With negotiations for a pre-election federal stimulus bill coming down to the wire, Senate Majority Leader Mitch McConnell (R-Ky.) threw a wrench in the works on Thursday, saying that the $1.8 trillion plan recently proposed by the White House as a compromise with House Speaker Nancy Pelosi (D-Calif.) and top Democrats is “a much larger amount than I can sell to my members.”
With Pelosi and the White House still trying to find common ground between the $1.8 trillion plan and Democrats’ $2.2 trillion plan, McConnell added that he would not put a bill that large on the Senate floor for a vote.

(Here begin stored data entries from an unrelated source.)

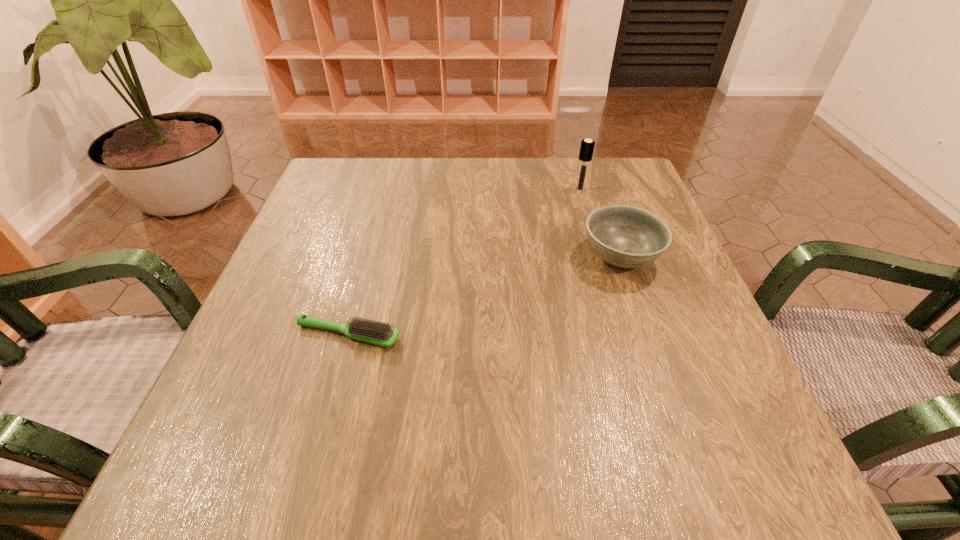 I want to click on vacant region at the near right corner of the desktop, so click(742, 481).

Find the location of `vacant point located between the leftmost object and the bowl`. vacant point located between the leftmost object and the bowl is located at coordinates (484, 296).

Locate an element on the screen. This screenshot has width=960, height=540. vacant area between the second tallest object and the nearest object is located at coordinates point(484,296).

The width and height of the screenshot is (960, 540). In order to click on vacant point located between the left hairbrush and the tallest object in this screenshot , I will do `click(464, 261)`.

Locate an element on the screen. empty space between the left hairbrush and the second shortest object is located at coordinates (484, 296).

Locate an element on the screen. The height and width of the screenshot is (540, 960). free point between the left hairbrush and the second farthest object is located at coordinates (484, 296).

Identify the location of vacant area between the farther hairbrush and the nearest object. (464, 261).

Locate an element on the screen. Image resolution: width=960 pixels, height=540 pixels. the second closest object to the farther hairbrush is located at coordinates (376, 332).

This screenshot has width=960, height=540. I want to click on object that stands as the second closest to the second tallest object, so coord(376,332).

Where is `free space in the image that satisfies the following two spatial constraints: 1. on the back side of the shorter hairbrush; 2. on the left side of the farthest object`? This screenshot has height=540, width=960. free space in the image that satisfies the following two spatial constraints: 1. on the back side of the shorter hairbrush; 2. on the left side of the farthest object is located at coordinates (388, 188).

Without support from McConnell and at least some of his Republican caucus, no deal that the White House makes with Pelosi stands any reasonable chance of becoming law.
As an alternative to the more expensive plans under discussion, McConnell announced earlier this week that he would put a smaller, more targeted rescue bill up for a vote when the Senate returns to session on October 19th.

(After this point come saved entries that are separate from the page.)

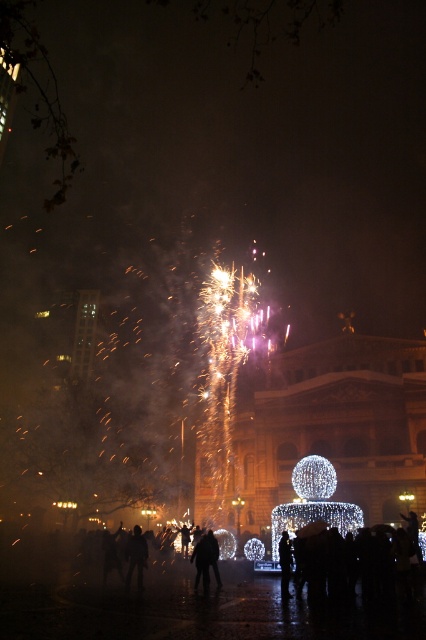 Identify the location of black matte person at center. The image size is (426, 640). (388, 557).

Is black matte person at center above dark clothing figure at center?

Yes.

This screenshot has height=640, width=426. What do you see at coordinates (388, 557) in the screenshot? I see `black matte person at center` at bounding box center [388, 557].

Identify the location of black matte person at center. The height and width of the screenshot is (640, 426). (388, 557). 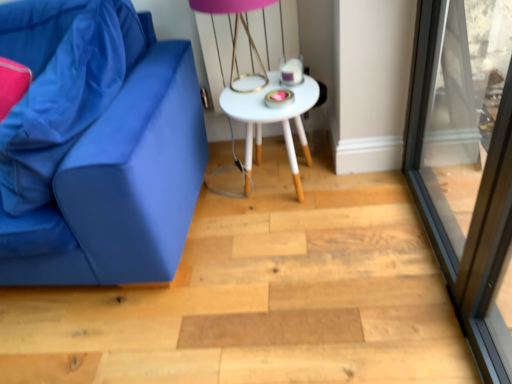 Question: From the image's perspective, would you say matte blue fabric pillow at left is shown under pink matte table lamp at upper center?

Choices:
 (A) yes
 (B) no

Answer: (A)

Question: Is matte blue fabric pillow at left turned away from pink matte table lamp at upper center?

Choices:
 (A) yes
 (B) no

Answer: (A)

Question: Is matte blue fabric pillow at left thinner than pink matte table lamp at upper center?

Choices:
 (A) no
 (B) yes

Answer: (B)

Question: Considering the relative sizes of matte blue fabric pillow at left and pink matte table lamp at upper center in the image provided, is matte blue fabric pillow at left smaller than pink matte table lamp at upper center?

Choices:
 (A) no
 (B) yes

Answer: (A)

Question: Does matte blue fabric pillow at left have a greater width compared to pink matte table lamp at upper center?

Choices:
 (A) yes
 (B) no

Answer: (B)

Question: Is matte blue fabric pillow at left positioned far away from pink matte table lamp at upper center?

Choices:
 (A) no
 (B) yes

Answer: (A)

Question: Does matte blue couch at left have a larger size compared to transparent glass screen door at right?

Choices:
 (A) yes
 (B) no

Answer: (A)

Question: From a real-world perspective, is matte blue couch at left positioned over transparent glass screen door at right based on gravity?

Choices:
 (A) yes
 (B) no

Answer: (B)

Question: Is matte blue couch at left facing away from transparent glass screen door at right?

Choices:
 (A) no
 (B) yes

Answer: (A)

Question: Is matte blue couch at left in front of transparent glass screen door at right?

Choices:
 (A) no
 (B) yes

Answer: (A)

Question: From the image's perspective, is matte blue couch at left under transparent glass screen door at right?

Choices:
 (A) yes
 (B) no

Answer: (B)

Question: Considering the relative positions of matte blue couch at left and transparent glass screen door at right in the image provided, is matte blue couch at left to the right of transparent glass screen door at right from the viewer's perspective?

Choices:
 (A) yes
 (B) no

Answer: (B)

Question: Can you confirm if matte blue couch at left is bigger than white matte table at center?

Choices:
 (A) no
 (B) yes

Answer: (B)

The last time the GOP put a narrow bill (which included just $300 billion in new spending) on the floor of the Senate, Democrats used the filibuster to block it because they thought it was far too small.
“I’m putting on the floor what we think is appropriate to tackle this disease at this point,” McConnell told reporters on Thursday, the Washington Post reported. “My members think what we laid out, a half a trillion dollars, highly targeted, is the best way to go.”

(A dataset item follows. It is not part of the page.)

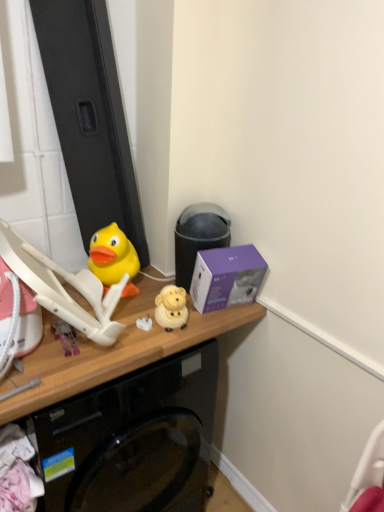 The width and height of the screenshot is (384, 512). Find the location of `vacant area that is situated to the right of white matte plug at center, which is the 2th toy from right to left`. vacant area that is situated to the right of white matte plug at center, which is the 2th toy from right to left is located at coordinates (192, 324).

McConnell’s statements Thursday illuminated a major, longstanding rift between the Republican party and President Trump. Over the last few weeks Trump has repeatedly and publicly encouraged lawmakers to agree on a larger package, even declaring at one point that he would support a plan bigger than anything either Democrats or Republicans were now advocating. Trump said Thursday morning that the GOP would ultimately fall in line and accept a larger bill, as White House economic advisor Larry Kudlow and White House press secretary Kayleigh McEnany had earlier suggested. There’s no reason to think that’s likely, however—since the passage of the CARES Act in March, the GOP under McConnell has not signaled it would support anything more expensive than about $1 trillion. McConnell’s explicit rejection of the White House’s plan on Thursday is the latest episode in the long-running disagreement.
President Trump publicly criticized Mnuchin for not pushing for a deal even larger than $1.8 trillion, telling Fox Business that he had informed the Treasury Secretary of his desire for a bigger bill but so far, Mnuchin “hasn’t come home with the bacon.”